TMA1115 - Final Major Project
33
AR and VR user interface design View management involves computing what a user sees within a 3D environment when it is projected onto a display screen. Doing this interactively to create effectively laid out user interfaces for augmented reality, virtual reality, or any other kind of 3D interface requires representing processing and screen space. – P.110 Emerging Technologies of Augmented Reality: Interface and Design (B. Bell & Feiner, 2000, 2001; Haller et al., 2007) As briefly referenced, above, there are numerous physical and aesthetic considerations required when designing a virtual interface, not all of which can be covered in this paper. Therefore various key components were reviewed by the author and integrated into a short visualisation animation, with a view to amending the design in a future publication. The paper ‘Lessons Learned in Designing Ubiquitous Augmented Reality User Interfaces’ (Haller et al., 2007; Sandor, 2008) identifies three classes of ‘criteria pertaining to the task(s) that need to be executed’ : • Task-specific criteria – for specific carried out within an application. • System-specific criteria - relating to the unique capabilities of the designed-for AR system. • User-specific criteria – dependent on ergonomic human factors and anthropology. As the Xuni AR has a unique combination of inputs and sensory information to draw on, both task and system specific criteria were considered in the prototype design of the interface. Initially the author investigated two current high-profile, well-tested, twodimensional implementations of navigation, one AR and one traditional screen-based.
34 Stephen Hibbert - 2014
1. Glass by Google Inc. Although not directly comparable, Glass would provide a useful insight in what to consider when controlling an interface without a physical device to use in hand. Glass is one in a number of products recently announced either in development or commercially released which have come to be categorized as ‘smartglasses’. Other examples include Epson Moverio, Recon Jet, Oakley Airwave, and Technical Illusions castAR. Each offers different in-built variations on Augmented Reality interface design and control, and a number of these are also beginning to be supported with Myo Armbands (Thalmic Labs Inc, 2014). The Google Glass interface uses the Glass Development platform.

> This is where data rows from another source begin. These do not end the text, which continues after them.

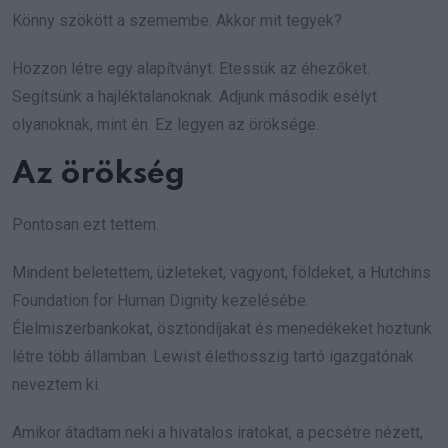
Könny szökött a szemembe. Akkor mit tegyek?
Hozzon létre egy alapítványt. Etessük az éhezőket.
Segítsünk a hajléktalanoknak. Adjunk második esélyt
olyanoknak, mint én. Ez legyen az öröksége.
Az örökség
Pontosan ezt tettem.
Mindent beletettem, üzleteket, vagyont, földeket, a Hutchins
Foundation for Human Dignity kezelésébe.
Élelmiszerbankokat, ösztöndíjakat és menedékeket hoztunk
létre több államban. Lewist élethosszig tartó igazgatónak
neveztem ki.
Amikor átadtam neki a hivatalos iratokat, a pecsétre nézett,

It has a comprehensive design reference resource available to developers (Google Inc, 2014c) intending to develop for the Glass interface. Control of the Glass interface is primarily through the use of a voice-activated invocation model with simplified touch control available by touching the side of the hardware unit itself providing access to the ‘timeline’ side-scrolling interface. Although different in its applied control to the proposed Xuni system, the Glass interface guidelines offer some useful principles that could potentially be transferred to other application control interfaces in the AR space. For example the tiled ‘card’ visual display framework offers a unified design approach developers should consider offering a unique, simple style along with resources including ‘card templates, a colour palette, typography and writing guidelines to follow whenever possible’ (Google Inc, 2014c).
2.‘Quick Look’ and ‘Cover Flow’ by Apple Inc As shown in Table 1 the hypothetical Xuni AR interface incorporates the use of a potential design for navigating multiple items using a rotary styled movement. This design follows some similarities with the Apple Inc. patented ‘Quick Look’ and ‘Cover Flow’ interface used as optional navigation tools in various applications within the current OS X interface (Apple Inc., 2014b), particularly within the central ‘Finder’ file navigation service. Apple provide extensive User Experience guidelines (Apple Inc., 2014a) for developers of products using the Cocoa and Cocoa Touch frameworks on both OS X and iOS. In the publicly viewable Apple WWDC 14 Session video ‘Designing Intuitive User Experiences’, Apple User Experience Evangelist Mike Stern presents some key facts that might be considered in ensuring these intuitive experiences are consistent in order for users to positively engage with the app and associated device.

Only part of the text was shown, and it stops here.